[INFORMATION SUPPLIED Boundary: Start]

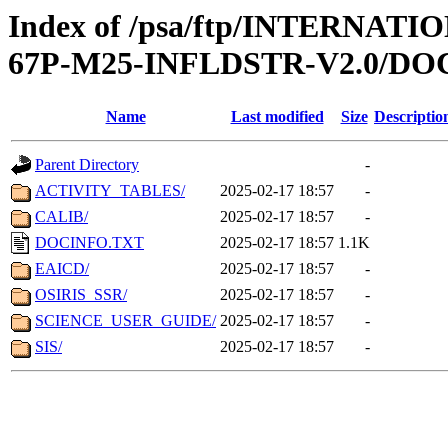
Index of /psa/ftp/INTERN
67P-M25-INFLDSTR-V2.0/D
Name
Last modified
Size
Descriptio
Parent Directory
-
ACTIVITY_TABLES/
2025-02-17 18:57
-
CALIB/
2025-02-17 18:57
-
DOCINFO.TXT
2025-02-17 18:57
1.1K
EAICD/
2025-02-17 18:57
-
OSIRIS_SSR/
2025-02-17 18:57
-
SCIENCE_USER_GUIDE/
2025-02-17 18:57
-
SIS/
2025-02-17 18:57
-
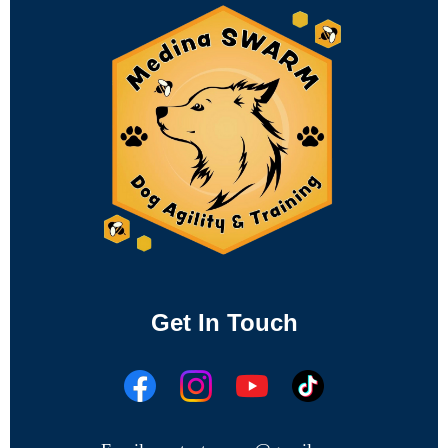
Get In Touch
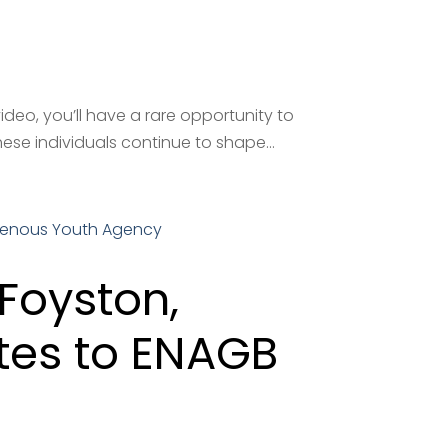
deo, you’ll have a rare opportunity to
ese individuals continue to shape...
Foyston,
tes to ENAGB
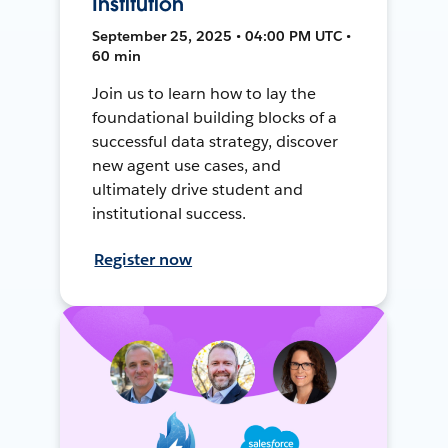
Institution
September 25, 2025 • 04:00 PM UTC •
60 min
Join us to learn how to lay the
foundational building blocks of a
successful data strategy, discover
new agent use cases, and
ultimately drive student and
institutional success.
Register now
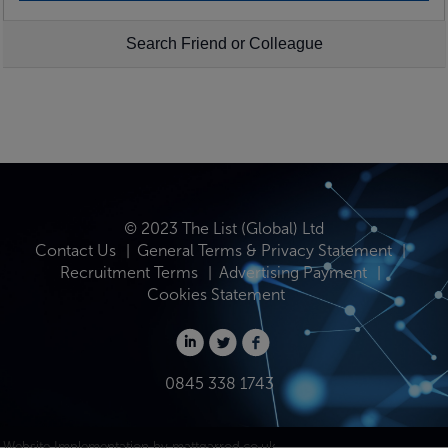
Search Friend or Colleague
© 2023 The List (Global) Ltd
Contact Us
General Terms & Privacy Statement
Recruitment Terms
Advertising Payment
Cookies Statement
0845 338 1743
Website Implementation by
mattgarrod.co.uk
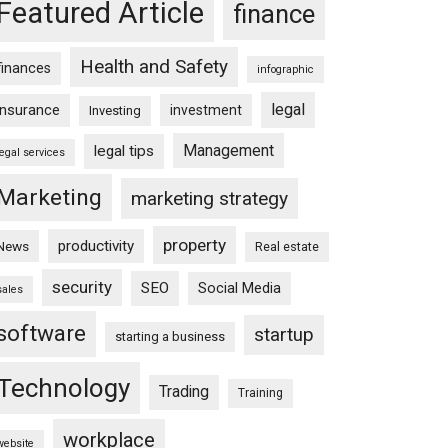
Featured Article
finance
Health and Safety
finances
infographic
legal
insurance
investment
Investing
Management
legal tips
legal services
Marketing
marketing strategy
property
productivity
News
Real estate
security
SEO
Social Media
sales
software
startup
starting a business
Technology
Trading
Training
workplace
website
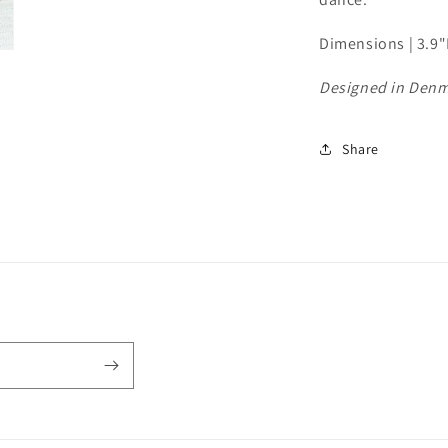
Dimensions | 3.9
Designed in Den
Share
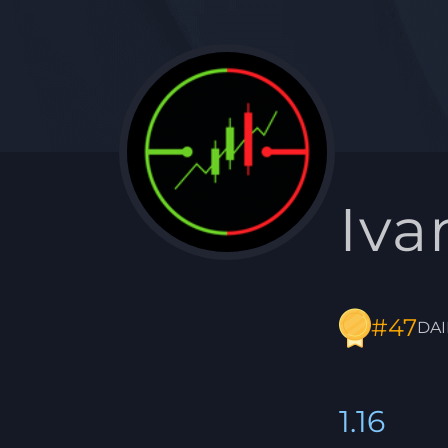
Iva
#47
DAI
1.16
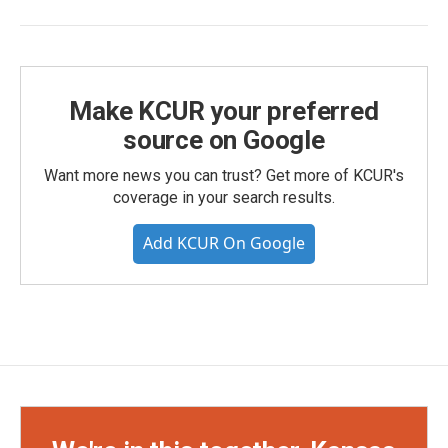
Make KCUR your preferred
source on Google
Want more news you can trust? Get more of KCUR's
coverage in your search results.
Add KCUR On Google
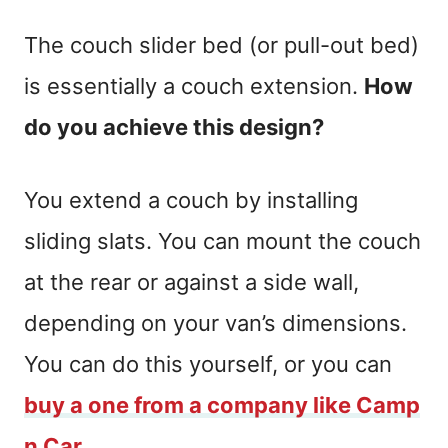
The couch slider bed (or pull-out bed)
is essentially a couch extension.
How
do you achieve this design?
You extend a couch by installing
sliding slats. You can mount the couch
at the rear or against a side wall,
depending on your van’s dimensions.
You can do this yourself, or you can
buy a one from a company like Camp
n Car.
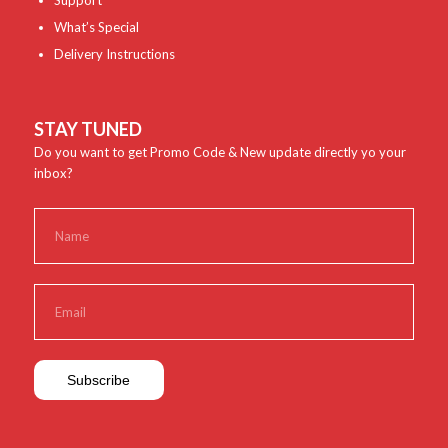
Support
What’s Special
Delivery Instructions
STAY TUNED
Do you want to get Promo Code & New update directly yo your
inbox?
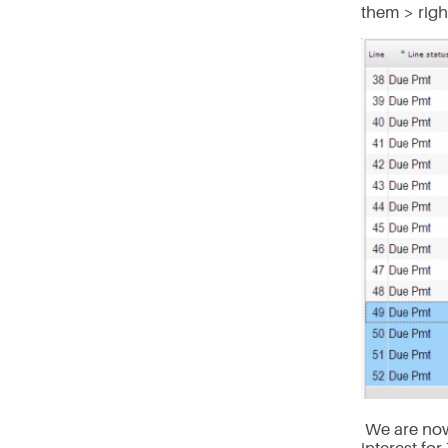
them > righ
We are now 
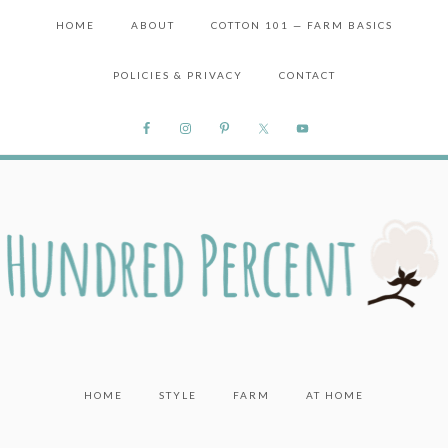
HOME
ABOUT
COTTON 101 — FARM BASICS
POLICIES & PRIVACY
CONTACT
HOME
STYLE
FARM
AT HOME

[INFORMATION SUPPLIED Boundary: End]

REQUIRED ACTION
Starting with the line that contains "depending on your van’s dimensions.", give the lines again exactly as they appear through the last line of the data, pictures excluded.

EXERCISE OUTPUT
depending on your van’s dimensions.
You can do this yourself, or you can
buy a one from a company like Camp
n Car.
Support
What’s Special
Delivery Instructions
STAY TUNED
Do you want to get Promo Code & New update directly yo your
inbox?
them > righ
We are now 
HOME
ABOUT
COTTON 101 — FARM BASICS
POLICIES & PRIVACY
CONTACT
HOME
STYLE
FARM
AT HOME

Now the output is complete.